**GIVEN INFORMATION:**
>>>>>

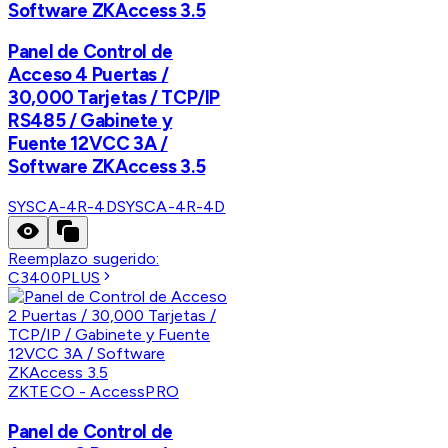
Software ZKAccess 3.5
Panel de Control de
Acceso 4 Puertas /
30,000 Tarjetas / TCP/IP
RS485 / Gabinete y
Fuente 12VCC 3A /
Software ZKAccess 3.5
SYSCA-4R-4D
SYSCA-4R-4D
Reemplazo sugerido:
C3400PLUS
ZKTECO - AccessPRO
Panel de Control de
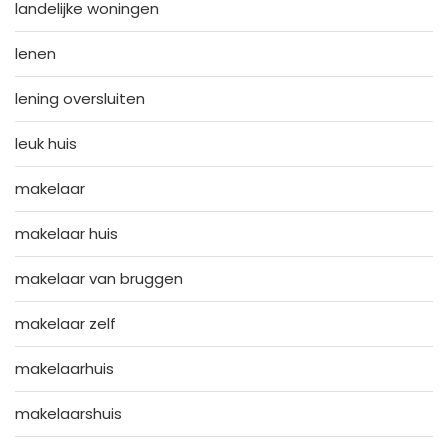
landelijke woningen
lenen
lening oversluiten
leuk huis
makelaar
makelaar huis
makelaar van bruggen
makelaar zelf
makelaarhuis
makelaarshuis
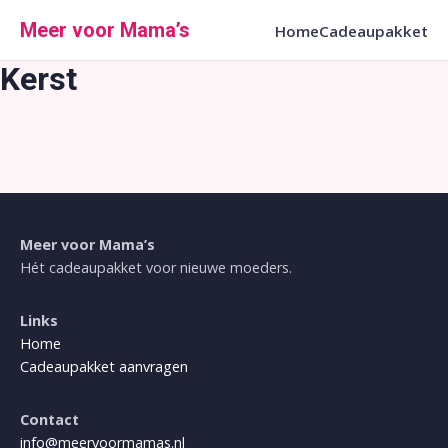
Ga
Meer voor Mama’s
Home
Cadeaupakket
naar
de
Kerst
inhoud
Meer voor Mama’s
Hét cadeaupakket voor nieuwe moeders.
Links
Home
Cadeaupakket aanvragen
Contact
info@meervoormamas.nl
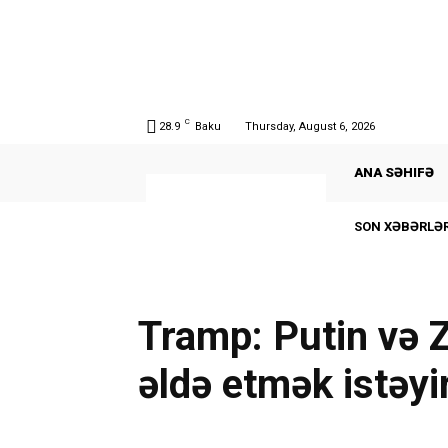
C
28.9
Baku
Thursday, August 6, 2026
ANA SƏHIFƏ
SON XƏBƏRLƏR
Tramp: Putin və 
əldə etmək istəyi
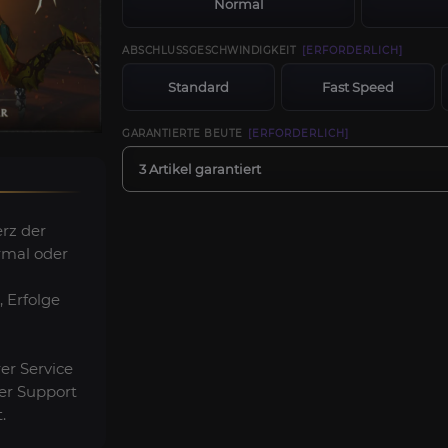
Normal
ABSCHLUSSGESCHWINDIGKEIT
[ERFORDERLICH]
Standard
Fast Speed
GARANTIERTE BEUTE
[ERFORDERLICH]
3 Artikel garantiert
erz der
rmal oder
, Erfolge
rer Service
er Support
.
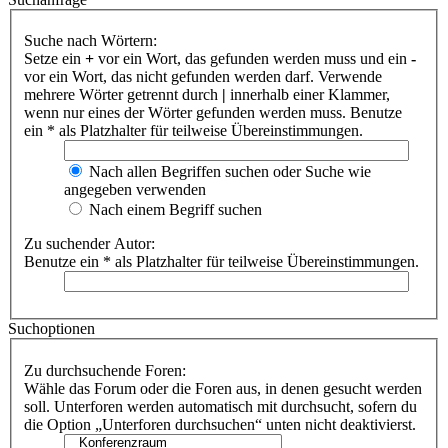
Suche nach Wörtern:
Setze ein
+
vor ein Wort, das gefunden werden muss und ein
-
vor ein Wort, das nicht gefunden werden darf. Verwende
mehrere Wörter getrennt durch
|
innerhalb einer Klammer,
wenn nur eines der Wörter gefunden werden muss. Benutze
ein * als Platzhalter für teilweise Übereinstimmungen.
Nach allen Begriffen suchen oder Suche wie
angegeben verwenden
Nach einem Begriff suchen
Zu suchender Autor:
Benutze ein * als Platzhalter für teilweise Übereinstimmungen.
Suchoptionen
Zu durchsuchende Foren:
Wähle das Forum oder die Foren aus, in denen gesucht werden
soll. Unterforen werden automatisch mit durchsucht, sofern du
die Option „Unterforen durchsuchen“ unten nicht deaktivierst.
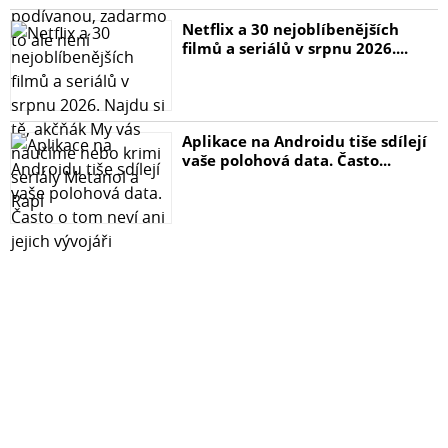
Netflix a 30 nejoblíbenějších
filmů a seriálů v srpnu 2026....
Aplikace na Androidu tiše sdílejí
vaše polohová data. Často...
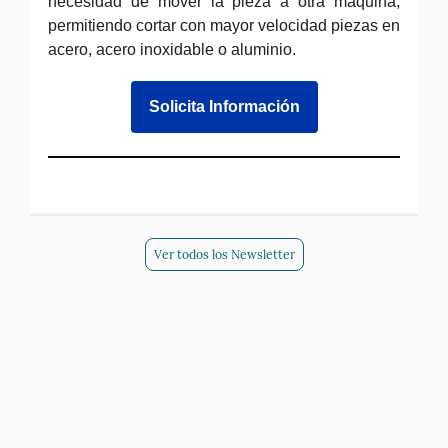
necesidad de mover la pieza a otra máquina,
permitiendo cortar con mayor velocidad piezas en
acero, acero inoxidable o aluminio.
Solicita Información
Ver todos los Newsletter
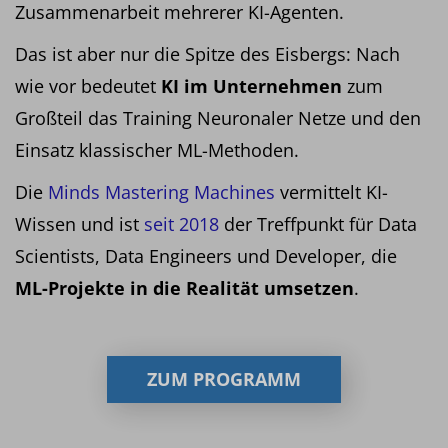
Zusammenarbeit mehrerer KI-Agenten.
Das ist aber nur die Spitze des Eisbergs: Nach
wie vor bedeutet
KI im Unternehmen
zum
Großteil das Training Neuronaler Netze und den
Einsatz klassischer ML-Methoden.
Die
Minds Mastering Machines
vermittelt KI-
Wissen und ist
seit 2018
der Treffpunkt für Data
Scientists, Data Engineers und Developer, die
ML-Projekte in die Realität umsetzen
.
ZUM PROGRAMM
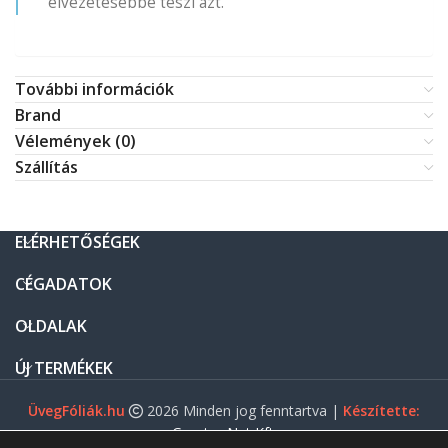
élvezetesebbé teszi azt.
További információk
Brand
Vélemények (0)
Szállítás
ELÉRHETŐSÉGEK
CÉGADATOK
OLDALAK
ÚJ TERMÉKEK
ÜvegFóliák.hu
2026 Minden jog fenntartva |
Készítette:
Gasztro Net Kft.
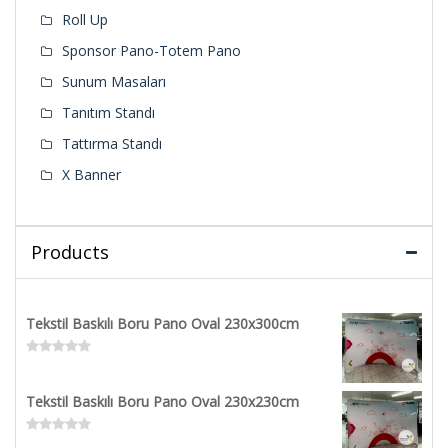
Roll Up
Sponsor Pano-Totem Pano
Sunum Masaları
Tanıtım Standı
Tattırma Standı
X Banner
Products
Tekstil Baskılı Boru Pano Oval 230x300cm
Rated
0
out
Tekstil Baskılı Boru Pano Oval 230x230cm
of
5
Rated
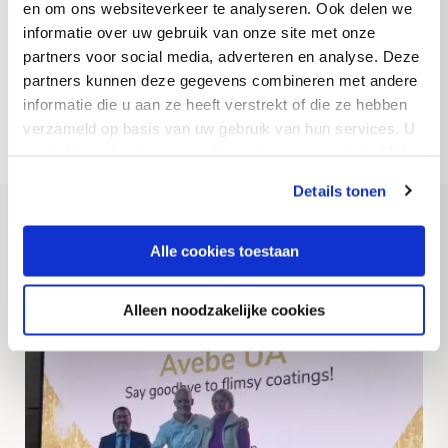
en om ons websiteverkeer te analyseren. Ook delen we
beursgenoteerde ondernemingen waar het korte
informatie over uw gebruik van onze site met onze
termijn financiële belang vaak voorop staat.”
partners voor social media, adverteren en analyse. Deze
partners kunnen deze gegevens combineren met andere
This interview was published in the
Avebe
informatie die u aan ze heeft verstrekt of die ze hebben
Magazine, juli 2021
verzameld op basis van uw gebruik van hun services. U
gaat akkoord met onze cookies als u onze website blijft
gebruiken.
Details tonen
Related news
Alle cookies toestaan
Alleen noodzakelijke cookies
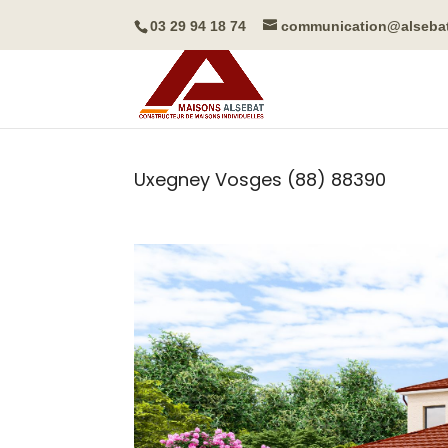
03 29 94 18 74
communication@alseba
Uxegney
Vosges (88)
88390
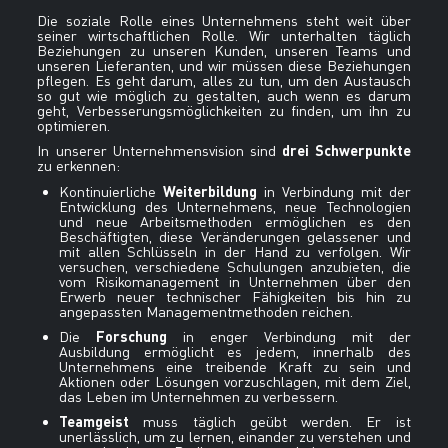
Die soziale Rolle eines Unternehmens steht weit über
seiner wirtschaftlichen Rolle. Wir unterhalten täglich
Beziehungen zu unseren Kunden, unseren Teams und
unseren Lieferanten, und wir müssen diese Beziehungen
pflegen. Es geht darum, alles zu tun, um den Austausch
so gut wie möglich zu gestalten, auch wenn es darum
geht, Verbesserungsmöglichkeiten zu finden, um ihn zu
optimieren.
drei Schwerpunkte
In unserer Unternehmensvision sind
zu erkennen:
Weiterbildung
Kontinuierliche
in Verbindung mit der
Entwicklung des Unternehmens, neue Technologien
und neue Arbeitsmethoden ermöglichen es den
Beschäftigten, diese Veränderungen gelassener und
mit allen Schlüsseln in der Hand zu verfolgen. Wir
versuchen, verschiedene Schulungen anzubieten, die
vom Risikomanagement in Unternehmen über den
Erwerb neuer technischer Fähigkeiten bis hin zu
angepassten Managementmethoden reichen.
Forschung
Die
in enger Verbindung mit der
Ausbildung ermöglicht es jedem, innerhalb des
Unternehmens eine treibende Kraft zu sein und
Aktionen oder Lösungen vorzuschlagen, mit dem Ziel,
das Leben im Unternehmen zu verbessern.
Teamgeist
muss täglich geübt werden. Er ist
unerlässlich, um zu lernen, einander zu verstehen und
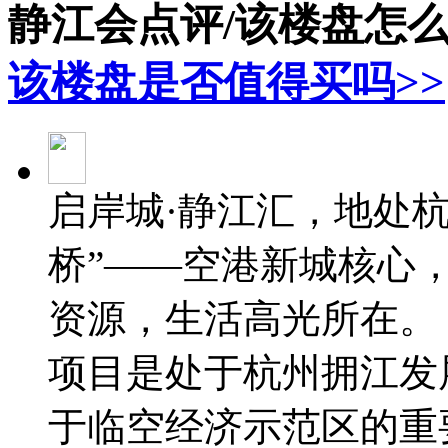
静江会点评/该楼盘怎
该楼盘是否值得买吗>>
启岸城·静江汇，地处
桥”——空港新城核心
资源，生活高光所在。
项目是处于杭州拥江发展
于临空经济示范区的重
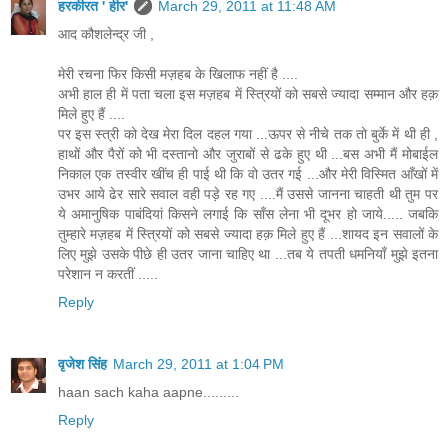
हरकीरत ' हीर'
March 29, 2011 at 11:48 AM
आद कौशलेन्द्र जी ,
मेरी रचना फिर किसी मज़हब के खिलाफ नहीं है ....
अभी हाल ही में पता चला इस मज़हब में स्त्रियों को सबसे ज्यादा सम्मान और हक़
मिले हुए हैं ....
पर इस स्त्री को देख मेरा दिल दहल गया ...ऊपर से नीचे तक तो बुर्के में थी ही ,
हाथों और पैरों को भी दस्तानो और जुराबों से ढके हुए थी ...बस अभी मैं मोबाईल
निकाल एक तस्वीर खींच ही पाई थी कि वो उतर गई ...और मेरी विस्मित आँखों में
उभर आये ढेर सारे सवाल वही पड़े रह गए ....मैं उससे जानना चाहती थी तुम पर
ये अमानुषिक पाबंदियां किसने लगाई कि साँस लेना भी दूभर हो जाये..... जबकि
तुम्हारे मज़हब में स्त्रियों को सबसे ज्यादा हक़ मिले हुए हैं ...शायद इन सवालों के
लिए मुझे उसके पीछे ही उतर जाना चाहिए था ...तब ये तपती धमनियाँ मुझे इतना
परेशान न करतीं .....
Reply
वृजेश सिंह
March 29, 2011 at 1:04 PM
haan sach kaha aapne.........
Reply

<<<<<

Everything in the records must be returned exactly, except the pictures.

Software ZKAccess 3.5
Panel de Control de
Acceso 4 Puertas /
30,000 Tarjetas / TCP/IP
RS485 / Gabinete y
Fuente 12VCC 3A /
Software ZKAccess 3.5
SYSCA-4R-4D
SYSCA-4R-4D
Reemplazo sugerido:
C3400PLUS
ZKTECO - AccessPRO
Panel de Control de
landelijke woningen
lenen
lening oversluiten
leuk huis
makelaar
makelaar huis
makelaar van bruggen
makelaar zelf
makelaarhuis
makelaarshuis
Ga
Meer voor Mama’s
Home
Cadeaupakket
naar
de
Kerst
inhoud
Meer voor Mama’s
Hét cadeaupakket voor nieuwe moeders.
Links
Home
Cadeaupakket aanvragen
Contact
info@meervoormamas.nl
C
28.9
Baku
Thursday, August 6, 2026
ANA SƏHIFƏ
SON XƏBƏRLƏR
Tramp: Putin və 
əldə etmək istəyi
Normal
ABSCHLUSSGESCHWINDIGKEIT
[ERFORDERLICH]
Standard
Fast Speed
GARANTIERTE BEUTE
[ERFORDERLICH]
3 Artikel garantiert
erz der
rmal oder
, Erfolge
rer Service
er Support
.
Suche nach Wörtern:
Setze ein
+
vor ein Wort, das gefunden werden muss und ein
-
vor ein Wort, das nicht gefunden werden darf. Verwende
mehrere Wörter getrennt durch
|
innerhalb einer Klammer,
wenn nur eines der Wörter gefunden werden muss. Benutze
ein * als Platzhalter für teilweise Übereinstimmungen.
Nach allen Begriffen suchen oder Suche wie
angegeben verwenden
Nach einem Begriff suchen
Zu suchender Autor:
Benutze ein * als Platzhalter für teilweise Übereinstimmungen.
Suchoptionen
Zu durchsuchende Foren:
Wähle das Forum oder die Foren aus, in denen gesucht werden
soll. Unterforen werden automatisch mit durchsucht, sofern du
die Option „Unterforen durchsuchen“ unten nicht deaktivierst.
Netflix a 30 nejoblíbenějších
filmů a seriálů v srpnu 2026....
Aplikace na Androidu tiše sdílejí
vaše polohová data. Často...
necesidad de mover la pieza a otra máquina,
permitiendo cortar con mayor velocidad piezas en
acero, acero inoxidable o aluminio.
Solicita Información
Ver todos los Newsletter
Zusammenarbeit mehrerer KI-Agenten.
Das ist aber nur die Spitze des Eisbergs: Nach
wie vor bedeutet
KI im Unternehmen
zum
Großteil das Training Neuronaler Netze und den
Einsatz klassischer ML-Methoden.
Die
Minds Mastering Machines
vermittelt KI-
Wissen und ist
seit 2018
der Treffpunkt für Data
Scientists, Data Engineers und Developer, die
ML-Projekte in die Realität umsetzen
.
ZUM PROGRAMM
élvezetesebbé teszi azt.
További információk
Brand
Vélemények (0)
Szállítás
ELÉRHETŐSÉGEK
CÉGADATOK
OLDALAK
ÚJ TERMÉKEK
ÜvegFóliák.hu
2026 Minden jog fenntartva |
Készítette:
Gasztro Net Kft.
Roll Up
Sponsor Pano-Totem Pano
Sunum Masaları
Tanıtım Standı
Tattırma Standı
X Banner
Products
Tekstil Baskılı Boru Pano Oval 230x300cm
Rated
0
out
Tekstil Baskılı Boru Pano Oval 230x230cm
of
5
Rated
en om ons websiteverkeer te analyseren. Ook delen we
beursgenoteerde ondernemingen waar het korte
informatie over uw gebruik van onze site met onze
termijn financiële belang vaak voorop staat.”
partners voor social media, adverteren en analyse. Deze
partners kunnen deze gegevens combineren met andere
This interview was published in the
Avebe
informatie die u aan ze heeft verstrekt of die ze hebben
Magazine, juli 2021
verzameld op basis van uw gebruik van hun services. U
gaat akkoord met onze cookies als u onze website blijft
gebruiken.
Details tonen
Related news
Alle cookies toestaan
Alleen noodzakelijke cookies
03 29 94 18 74
communication@alseba
Uxegney
Vosges (88)
88390
Die soziale Rolle eines Unternehmens steht weit über
seiner wirtschaftlichen Rolle. Wir unterhalten täglich
Beziehungen zu unseren Kunden, unseren Teams und
unseren Lieferanten, und wir müssen diese Beziehungen
pflegen. Es geht darum, alles zu tun, um den Austausch
so gut wie möglich zu gestalten, auch wenn es darum
geht, Verbesserungsmöglichkeiten zu finden, um ihn zu
optimieren.
drei Schwerpunkte
In unserer Unternehmensvision sind
zu erkennen:
Weiterbildung
Kontinuierliche
in Verbindung mit der
Entwicklung des Unternehmens, neue Technologien
und neue Arbeitsmethoden ermöglichen es den
Beschäftigten, diese Veränderungen gelassener und
mit allen Schlüsseln in der Hand zu verfolgen. Wir
versuchen, verschiedene Schulungen anzubieten, die
vom Risikomanagement in Unternehmen über den
Erwerb neuer technischer Fähigkeiten bis hin zu
angepassten Managementmethoden reichen.
Forschung
Die
in enger Verbindung mit der
Ausbildung ermöglicht es jedem, innerhalb des
Unternehmens eine treibende Kraft zu sein und
Aktionen oder Lösungen vorzuschlagen, mit dem Ziel,
das Leben im Unternehmen zu verbessern.
Teamgeist
muss täglich geübt werden. Er ist
unerlässlich, um zu lernen, einander zu verstehen und
静江会点评/该楼盘怎
该楼盘是否值得买吗>>
启岸城·静江汇，地处
桥”——空港新城核心
资源，生活高光所在。
项目是处于杭州拥江发展
于临空经济示范区的重
हरकीरत ' हीर'
March 29, 2011 at 11:48 AM
आद कौशलेन्द्र जी ,
मेरी रचना फिर किसी मज़हब के खिलाफ नहीं है ....
अभी हाल ही में पता चला इस मज़हब में स्त्रियों को सबसे ज्यादा सम्मान और हक़
मिले हुए हैं ....
पर इस स्त्री को देख मेरा दिल दहल गया ...ऊपर से नीचे तक तो बुर्के में थी ही ,
हाथों और पैरों को भी दस्तानो और जुराबों से ढके हुए थी ...बस अभी मैं मोबाईल
निकाल एक तस्वीर खींच ही पाई थी कि वो उतर गई ...और मेरी विस्मित आँखों में
उभर आये ढेर सारे सवाल वही पड़े रह गए ....मैं उससे जानना चाहती थी तुम पर
ये अमानुषिक पाबंदियां किसने लगाई कि साँस लेना भी दूभर हो जाये..... जबकि
तुम्हारे मज़हब में स्त्रियों को सबसे ज्यादा हक़ मिले हुए हैं ...शायद इन सवालों के
लिए मुझे उसके पीछे ही उतर जाना चाहिए था ...तब ये तपती धमनियाँ मुझे इतना
परेशान न करतीं .....
Reply
वृजेश सिंह
March 29, 2011 at 1:04 PM
haan sach kaha aapne.........
Reply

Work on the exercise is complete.